***** DATA IN THIS EXERCISE *****

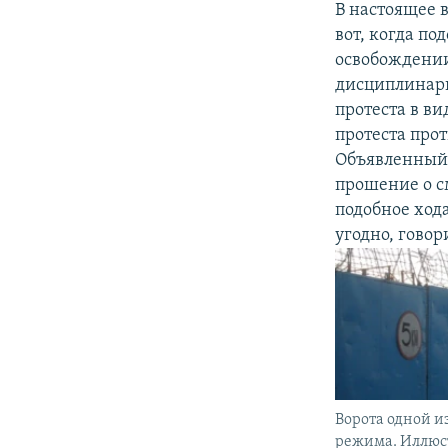
В настоящее 
вот, когда п
освобождении,
дисциплинарн
протеста в ви
протеста про
Объявленный 
прошение о с
подобное хода
угодно, говор
Ворота одной и
режима. Иллюс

*****

### ASSIGNMENT
Repeat the records above verbatim, with no pictures in the result.

### ANSWER BOX
В настоящее 
вот, когда п
освобождении,
дисциплинарн
протеста в ви
протеста про
Объявленный 
прошение о с
подобное хода
угодно, говор
Ворота одной и
режима. Иллюс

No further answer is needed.